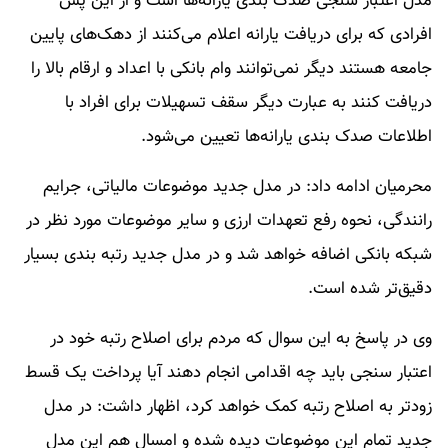
مدل اعتبار سنجی صدک بندی یارانه‌ها است و از این پس
افرادی که برای دریافت یارانه اعلام می‌کنند از دهک‌های پایین
جامعه هستند دیگر نمی‌توانند وام بانکی با اعداد و ارقام بالا را
دریافت کنند به عبارت دیگر سقف تسهیلات برای افراد با
اطلاعات صدک بندی یارانه‌ها تعیین می‌شود.
محرمیان ادامه داد: در مدل جدید موضوعات مالیاتی، جرایم
رانندگی، نحوه رفع تعهدات ارزی و سایر موضوعات مورد نظر در
شبکه بانکی اضافه خواهد شد و در مدل جدید رتبه بندی بسیار
دقیق‌تر شده است.
وی در پاسخ به این سوال که مردم برای اصلاح رتبه خود در
اعتبار سنجی باید چه اقدامی انجام دهند آیا پرداخت یک قسط
زودتر به اصلاح رتبه کمک خواهد کرد، اظهار داشت: در مدل
جدید تمام این موضوعات دیده شده و امسال هم این مدل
=-=-=-=-=
- **PROBLEM TO WORK ON**: Instruction for this listing: copy it exactly, but leave the images behind.

- **SOLUTION FOR THIS TASK**:
مدل اعتبار سنجی صدک بندی یارانه‌ها است و از این پس
افرادی که برای دریافت یارانه اعلام می‌کنند از دهک‌های پایین
جامعه هستند دیگر نمی‌توانند وام بانکی با اعداد و ارقام بالا را
دریافت کنند به عبارت دیگر سقف تسهیلات برای افراد با
اطلاعات صدک بندی یارانه‌ها تعیین می‌شود.
محرمیان ادامه داد: در مدل جدید موضوعات مالیاتی، جرایم
رانندگی، نحوه رفع تعهدات ارزی و سایر موضوعات مورد نظر در
شبکه بانکی اضافه خواهد شد و در مدل جدید رتبه بندی بسیار
دقیق‌تر شده است.
وی در پاسخ به این سوال که مردم برای اصلاح رتبه خود در
اعتبار سنجی باید چه اقدامی انجام دهند آیا پرداخت یک قسط
زودتر به اصلاح رتبه کمک خواهد کرد، اظهار داشت: در مدل
جدید تمام این موضوعات دیده شده و امسال هم این مدل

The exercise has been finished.